Editor’s note: Charlotte Beat is a regular feature on Wednesdays.At last week’s technology conference at UNC Charlotte, John Bardo, chancellor of Western Carolina University (WCU), surprised the audience when he told them that 9 million people and 12,000 high tech firms were located within a three-hour drive of the campus, located in Cullowhee.
“We’re 2-1/2 hours from Atlanta,” Bardo said. “So we need to rethink the way we deploy economic development efforts so it crosses state lines.”
Actually, WCU is reaching across the country in its efforts to become a high tech center to jump-start the economy of western North Carolina. In February, WCU received a $4.7 million federal grant — the largest in the university’s history — for a joint project with the University of Southern California (USC). Prototypes for fiber-optic connections designed at USC will be tested for practical applications in WCU’s Center for Rapid Prototyping.
The Center for Rapid Prototyping officially opened in April with more than $500,000 invested in equipment, such as precise measuring systems that use active scanning technology, 3-D modeling systems enabling the production of non-functioning prototype and fusion deposition modeling machinery used to create working prototypes. Later this year, the Center will move into the 28,000-square-foot, $8-million Workforce Leadership Development Center, now under construction.

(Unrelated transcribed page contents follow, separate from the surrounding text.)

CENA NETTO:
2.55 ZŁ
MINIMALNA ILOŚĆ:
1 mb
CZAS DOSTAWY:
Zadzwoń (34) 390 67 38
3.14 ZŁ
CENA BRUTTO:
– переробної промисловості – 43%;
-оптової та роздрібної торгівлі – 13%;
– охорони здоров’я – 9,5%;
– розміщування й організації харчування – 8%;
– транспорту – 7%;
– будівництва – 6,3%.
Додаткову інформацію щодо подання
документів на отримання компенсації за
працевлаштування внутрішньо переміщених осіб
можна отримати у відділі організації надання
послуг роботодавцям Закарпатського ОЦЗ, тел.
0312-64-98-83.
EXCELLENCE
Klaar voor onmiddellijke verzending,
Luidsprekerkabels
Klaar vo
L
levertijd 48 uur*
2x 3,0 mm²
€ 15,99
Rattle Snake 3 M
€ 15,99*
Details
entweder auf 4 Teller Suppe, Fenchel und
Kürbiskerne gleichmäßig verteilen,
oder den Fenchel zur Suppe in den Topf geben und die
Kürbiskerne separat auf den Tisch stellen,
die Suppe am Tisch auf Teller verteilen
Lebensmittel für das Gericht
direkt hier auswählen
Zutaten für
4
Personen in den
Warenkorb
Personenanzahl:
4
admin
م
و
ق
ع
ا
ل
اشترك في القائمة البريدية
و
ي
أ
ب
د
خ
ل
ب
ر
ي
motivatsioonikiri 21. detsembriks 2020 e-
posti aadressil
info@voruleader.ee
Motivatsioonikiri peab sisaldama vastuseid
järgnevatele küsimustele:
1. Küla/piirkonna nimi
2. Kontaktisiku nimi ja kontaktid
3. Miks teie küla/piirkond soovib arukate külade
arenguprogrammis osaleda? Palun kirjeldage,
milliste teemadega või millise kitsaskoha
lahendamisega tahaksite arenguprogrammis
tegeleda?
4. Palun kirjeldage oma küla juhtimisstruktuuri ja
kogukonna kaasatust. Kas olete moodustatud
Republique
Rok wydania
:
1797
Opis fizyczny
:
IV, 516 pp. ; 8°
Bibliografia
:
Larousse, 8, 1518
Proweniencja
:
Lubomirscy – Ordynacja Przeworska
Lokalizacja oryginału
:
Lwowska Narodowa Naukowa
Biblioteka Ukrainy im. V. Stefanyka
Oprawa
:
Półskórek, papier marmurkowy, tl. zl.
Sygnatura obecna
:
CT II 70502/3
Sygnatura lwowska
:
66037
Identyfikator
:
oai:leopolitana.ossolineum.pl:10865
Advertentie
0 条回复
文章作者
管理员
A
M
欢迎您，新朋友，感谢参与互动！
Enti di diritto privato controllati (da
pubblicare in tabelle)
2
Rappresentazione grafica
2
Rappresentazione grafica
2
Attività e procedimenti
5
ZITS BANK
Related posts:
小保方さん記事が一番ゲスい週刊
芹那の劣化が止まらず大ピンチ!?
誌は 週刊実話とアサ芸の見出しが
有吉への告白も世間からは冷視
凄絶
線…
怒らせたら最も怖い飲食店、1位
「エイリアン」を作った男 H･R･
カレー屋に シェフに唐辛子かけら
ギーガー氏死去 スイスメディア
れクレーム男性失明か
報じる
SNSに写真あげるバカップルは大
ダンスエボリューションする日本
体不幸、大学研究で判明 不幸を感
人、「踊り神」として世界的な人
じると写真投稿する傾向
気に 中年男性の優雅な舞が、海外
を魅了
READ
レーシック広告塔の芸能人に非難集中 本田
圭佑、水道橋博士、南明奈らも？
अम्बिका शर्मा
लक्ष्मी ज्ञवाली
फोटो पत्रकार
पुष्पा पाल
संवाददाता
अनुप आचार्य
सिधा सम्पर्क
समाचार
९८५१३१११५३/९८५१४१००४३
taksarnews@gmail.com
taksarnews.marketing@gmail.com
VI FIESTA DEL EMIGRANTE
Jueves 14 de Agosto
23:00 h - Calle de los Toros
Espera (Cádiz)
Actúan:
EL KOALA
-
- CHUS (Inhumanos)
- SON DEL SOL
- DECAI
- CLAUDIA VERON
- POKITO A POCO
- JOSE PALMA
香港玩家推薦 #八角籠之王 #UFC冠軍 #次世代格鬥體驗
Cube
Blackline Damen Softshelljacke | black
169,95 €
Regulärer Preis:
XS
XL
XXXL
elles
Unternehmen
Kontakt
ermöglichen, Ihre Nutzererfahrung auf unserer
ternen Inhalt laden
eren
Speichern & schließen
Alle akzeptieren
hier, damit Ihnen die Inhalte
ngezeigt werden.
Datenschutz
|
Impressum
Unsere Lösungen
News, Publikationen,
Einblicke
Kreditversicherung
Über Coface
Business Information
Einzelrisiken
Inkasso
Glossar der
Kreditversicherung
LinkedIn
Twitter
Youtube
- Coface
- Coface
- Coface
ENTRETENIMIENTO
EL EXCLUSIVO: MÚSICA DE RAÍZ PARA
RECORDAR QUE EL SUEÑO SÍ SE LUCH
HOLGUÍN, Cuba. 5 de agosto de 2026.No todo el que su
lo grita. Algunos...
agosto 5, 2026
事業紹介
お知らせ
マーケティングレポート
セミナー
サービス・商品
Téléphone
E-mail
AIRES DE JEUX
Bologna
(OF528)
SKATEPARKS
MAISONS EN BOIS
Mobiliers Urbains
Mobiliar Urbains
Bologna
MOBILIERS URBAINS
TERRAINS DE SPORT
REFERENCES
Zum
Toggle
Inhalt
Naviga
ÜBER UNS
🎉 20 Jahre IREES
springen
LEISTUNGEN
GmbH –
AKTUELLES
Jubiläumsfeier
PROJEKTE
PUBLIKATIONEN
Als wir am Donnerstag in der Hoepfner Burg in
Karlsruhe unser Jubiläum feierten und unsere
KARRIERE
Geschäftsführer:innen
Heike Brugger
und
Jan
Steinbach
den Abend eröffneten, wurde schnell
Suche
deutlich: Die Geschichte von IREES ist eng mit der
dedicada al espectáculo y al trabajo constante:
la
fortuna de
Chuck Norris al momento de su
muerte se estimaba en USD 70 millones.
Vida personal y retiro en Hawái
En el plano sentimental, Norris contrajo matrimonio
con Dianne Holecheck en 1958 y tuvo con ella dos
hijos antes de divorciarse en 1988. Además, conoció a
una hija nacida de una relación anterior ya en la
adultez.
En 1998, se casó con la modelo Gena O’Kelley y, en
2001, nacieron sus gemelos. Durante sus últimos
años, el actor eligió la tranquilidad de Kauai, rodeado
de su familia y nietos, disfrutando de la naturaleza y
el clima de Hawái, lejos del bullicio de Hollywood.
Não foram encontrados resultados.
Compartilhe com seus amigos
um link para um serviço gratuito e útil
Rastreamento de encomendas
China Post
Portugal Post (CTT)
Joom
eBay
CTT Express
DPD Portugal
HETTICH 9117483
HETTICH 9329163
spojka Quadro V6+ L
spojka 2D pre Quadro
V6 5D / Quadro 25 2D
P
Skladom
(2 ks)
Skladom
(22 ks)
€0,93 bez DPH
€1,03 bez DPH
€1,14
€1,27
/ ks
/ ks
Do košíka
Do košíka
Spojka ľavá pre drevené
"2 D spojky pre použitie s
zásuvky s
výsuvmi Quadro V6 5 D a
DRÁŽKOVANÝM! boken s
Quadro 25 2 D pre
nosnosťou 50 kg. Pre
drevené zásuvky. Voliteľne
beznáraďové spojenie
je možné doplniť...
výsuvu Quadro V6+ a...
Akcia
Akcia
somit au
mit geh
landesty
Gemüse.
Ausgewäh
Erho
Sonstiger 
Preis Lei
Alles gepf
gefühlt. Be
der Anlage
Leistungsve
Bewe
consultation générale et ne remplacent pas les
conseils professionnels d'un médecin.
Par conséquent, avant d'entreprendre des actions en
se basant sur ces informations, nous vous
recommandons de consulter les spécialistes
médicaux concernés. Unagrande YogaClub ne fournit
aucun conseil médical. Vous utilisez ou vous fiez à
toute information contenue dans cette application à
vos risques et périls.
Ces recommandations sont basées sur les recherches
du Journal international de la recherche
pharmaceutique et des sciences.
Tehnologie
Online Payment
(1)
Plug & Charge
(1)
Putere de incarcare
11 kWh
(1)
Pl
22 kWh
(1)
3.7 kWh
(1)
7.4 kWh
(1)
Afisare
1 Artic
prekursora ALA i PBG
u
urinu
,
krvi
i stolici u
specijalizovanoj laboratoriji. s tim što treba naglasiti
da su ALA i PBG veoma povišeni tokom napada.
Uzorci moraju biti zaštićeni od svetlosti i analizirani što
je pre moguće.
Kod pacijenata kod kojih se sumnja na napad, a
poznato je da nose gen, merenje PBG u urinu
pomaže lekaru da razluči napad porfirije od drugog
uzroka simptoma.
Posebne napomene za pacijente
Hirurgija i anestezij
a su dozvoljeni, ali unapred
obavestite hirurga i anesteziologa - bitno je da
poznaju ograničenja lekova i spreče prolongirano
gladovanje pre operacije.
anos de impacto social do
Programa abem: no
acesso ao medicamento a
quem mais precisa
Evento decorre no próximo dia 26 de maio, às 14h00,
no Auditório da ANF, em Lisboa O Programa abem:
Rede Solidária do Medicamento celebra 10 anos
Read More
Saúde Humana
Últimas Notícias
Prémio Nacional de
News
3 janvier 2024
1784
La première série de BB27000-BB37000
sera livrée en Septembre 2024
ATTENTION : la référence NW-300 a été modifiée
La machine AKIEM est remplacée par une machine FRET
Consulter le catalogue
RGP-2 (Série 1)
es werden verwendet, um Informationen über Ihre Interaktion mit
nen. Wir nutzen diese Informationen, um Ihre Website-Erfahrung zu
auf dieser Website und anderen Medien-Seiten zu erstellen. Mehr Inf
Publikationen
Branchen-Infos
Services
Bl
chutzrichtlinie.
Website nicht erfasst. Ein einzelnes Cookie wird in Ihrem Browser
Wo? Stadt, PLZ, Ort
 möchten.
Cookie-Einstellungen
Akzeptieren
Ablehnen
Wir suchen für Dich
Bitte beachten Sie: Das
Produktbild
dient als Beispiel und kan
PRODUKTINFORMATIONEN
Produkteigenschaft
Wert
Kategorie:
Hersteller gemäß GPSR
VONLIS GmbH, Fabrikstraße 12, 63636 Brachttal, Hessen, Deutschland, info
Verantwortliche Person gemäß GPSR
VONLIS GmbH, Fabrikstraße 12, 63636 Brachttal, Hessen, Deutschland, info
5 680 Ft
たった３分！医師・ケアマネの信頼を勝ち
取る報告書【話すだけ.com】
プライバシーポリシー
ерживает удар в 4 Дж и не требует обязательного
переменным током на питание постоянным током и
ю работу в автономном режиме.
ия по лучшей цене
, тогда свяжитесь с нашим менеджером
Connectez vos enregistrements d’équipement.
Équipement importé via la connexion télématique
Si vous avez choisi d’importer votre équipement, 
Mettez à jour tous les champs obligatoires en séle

(The Workforce Development Center is housing a cutting edge sound studio with a large format digital console designed for surround TV and DVD-A applications for use as a teaching tool. WCU is the first location in the U.S. to purchase this new piece of technology, and the university was featured in an article in Billboard Magazine.)
Bardo has said WCU is taking on the “moral obligation to do everything we can within our power to help this region develop economically so the sons and daughters of the mountains don’t have to leave to get good jobs.”
Working with Clemson, UNC Charlotte
Bardo knows to do so also means collaborating with other universities.
Last June, with $15 million in federal funds, WCU joined Clemson University and UNC Charlotte in forming the Carolinas Micro-Optic Triangle to conduct advanced research that will attract photonics and opto-electronic companies to the area. Through its Center for Integrate Technologies – formed in November 2001 through a partnership with UNC Charlotte – WCU will research part marking, injection molding, instrumentation and robotic assembly of optical units.
Time for commercialization
This week, Bardo is presenting a proposal to the WCU Board of Trustees to create an office of technology transfer. “It’s the first time we’ve had enough activity going on to be thinking about commercialization of the research being done here,” he says.
The university’s efforts are not going unnoticed. “WCU’s efforts are crucial to the regional economy of today and tomorrow, and I am very excited about the increase in funding for additional research being done there,” says Jim Roberts, executive director of the Blue Ridge Entrepreneurial Council. “Chancellor Bardo and his staff have been active in participating in entrepreneur and venture capital conferences around the state. I hope the message will get out to the natives of the mountains that there is real momentum towards creating more career opportunities.”
Earlier this month, Bardo was one of several area leaders announcing the completion of the first phase of a federally funded fiber optic cable network. With the opening of the 1,600-square-foot MetaPoP (major point of presence on the Internet) linking western North Carolina to Washington, DC, the area will soon have the same type of Internet access as Charlotte and Research Triangle Park.
“The region is poised to prosper like never before,” he said.
Names in the News:
Frances Queen of Queen Associates, Inc., an IT services firm, was the only tech entrepreneur among the finalists announced last week for the 18th annual awards presented by the Charlotte Division of the National Association of Women Business Owners. Queen was one of three business owners named as a finalist for the Rising Star Award, which recognizes a woman who has owned her business for less than five years. The awards will be presented June 3.
Ashe Lockhart, who has served as interim director of the Metrolina Entrepreneurial Council (MEC) since January, has gone back to lawyering full-time at Womble Carlyle. Lockhart, a major player in Charlotte’s entrepreneurial community, took over the helm while the organization conducted a national search. Terry Thorson came on board May 1, and he has been helping her with the transition. He will remain a member of the MEC board.